Spidersilk Armor may be costly at , but it proactively saves your elves from Electrickery and lets them block Blue fliers. A cheaper CMC alternative is the quirky Magnify.
Colorless
Relic of Progenitus is the default best graveyard hate card in Pauper and it slides into any deck. But Black decks may prefer Nihil Spellbomb to save their own graveyard as a resource. Two other options are the uncounterable duo of Faerie Macabre and Bojuka Bog.The former is a free, instant speed double Cremate and the latter can be re-bought with a Boros Garrison or a Dimir Aqueduct.
Gut Shot is "free" removal, usually for Green decks since they don't have access to Lightning Bolt. It's a great answer on Turn Zero to an opponent's Delver of Secrets, or later on when you're tapped out.
Serrated Arrows is great technology against both fliers and Elves but also Tireless Tribe since a single counter will kill the Tribe at end of turn due to state-based effects. It can also be re-bought with a Kor Skyfisher or reset with a Ghostly Flicker.
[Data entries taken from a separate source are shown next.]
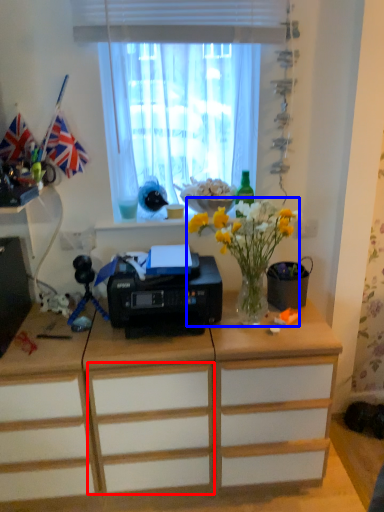 Question: Which object appears closest to the camera in this image, drawer (highlighted by a red box) or floral arrangement (highlighted by a blue box)?

Choices:
 (A) drawer
 (B) floral arrangement

Answer: (B) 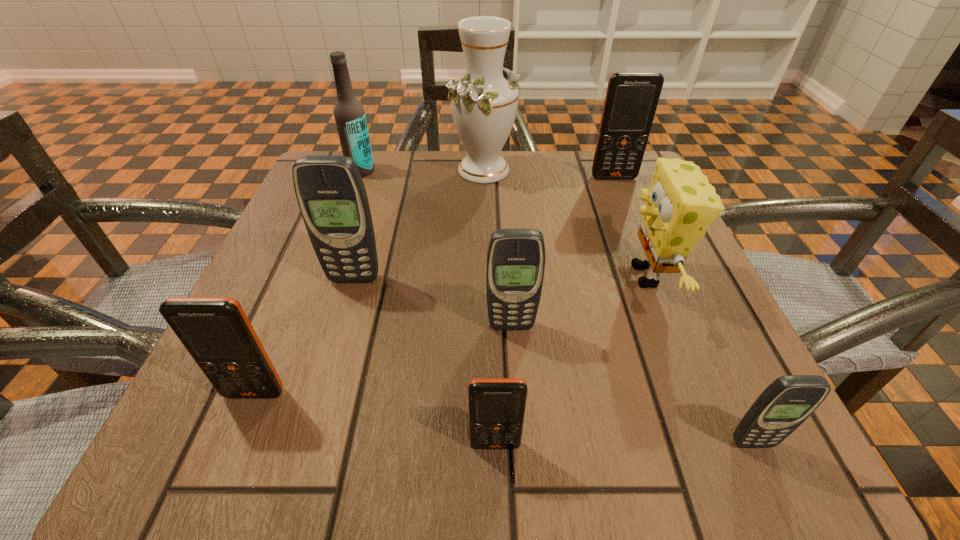 This screenshot has width=960, height=540. I want to click on free space between the leftmost orange cellular telephone and the farthest cellular telephone, so click(x=434, y=285).

I want to click on vacant space that is in between the second smallest orange cellular telephone and the rightmost orange cellular telephone, so click(434, 285).

This screenshot has height=540, width=960. In order to click on vacant point located between the farthest orange cellular telephone and the second smallest orange cellular telephone in this screenshot , I will do `click(434, 285)`.

Where is `blank region between the beer bottle and the smallest orange cellular telephone`? blank region between the beer bottle and the smallest orange cellular telephone is located at coordinates (428, 307).

Identify which object is the third closest to the farthest gray cellular telephone. Please provide its 2D coordinates. Your answer should be formatted as a tuple, i.e. [(x, y)], where the tuple contains the x and y coordinates of a point satisfying the conditions above.

[(484, 102)]

The height and width of the screenshot is (540, 960). What are the coordinates of `object that is the seventh closest one to the beer bottle` in the screenshot? It's located at (497, 406).

Locate an element on the screen. Image resolution: width=960 pixels, height=540 pixels. cellular telephone that stands as the second closest to the sponge is located at coordinates (787, 402).

Select which cellular telephone is the closest to the beer bottle. Please provide its 2D coordinates. Your answer should be formatted as a tuple, i.e. [(x, y)], where the tuple contains the x and y coordinates of a point satisfying the conditions above.

[(331, 195)]

At what (x,y) coordinates should I click in order to perform the action: click on orange cellular telephone that stands as the closest to the rightmost orange cellular telephone. Please return your answer as a coordinate pair (x, y). Looking at the image, I should click on coord(497,406).

The image size is (960, 540). I want to click on orange cellular telephone that is the third closest one to the nearest gray cellular telephone, so click(631, 100). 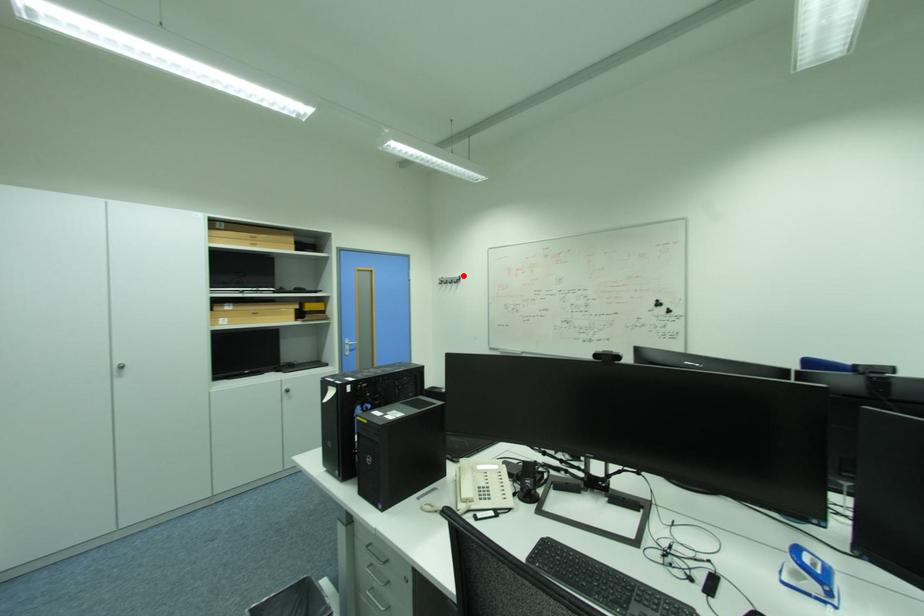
Apostle's Blessing is cheap protection for combo decks like Heroic, Izzet Blitz, Tribe or Infect. It can protect against any color removal or from Serrated Arrows, and against many decks, picking one color of protection is the same as granting unblockability.
That's 80 different sideboard cards that you can consider, either as you pick up a popular decks or brew your own. I hope this toolbox was a helpful reference guide to you.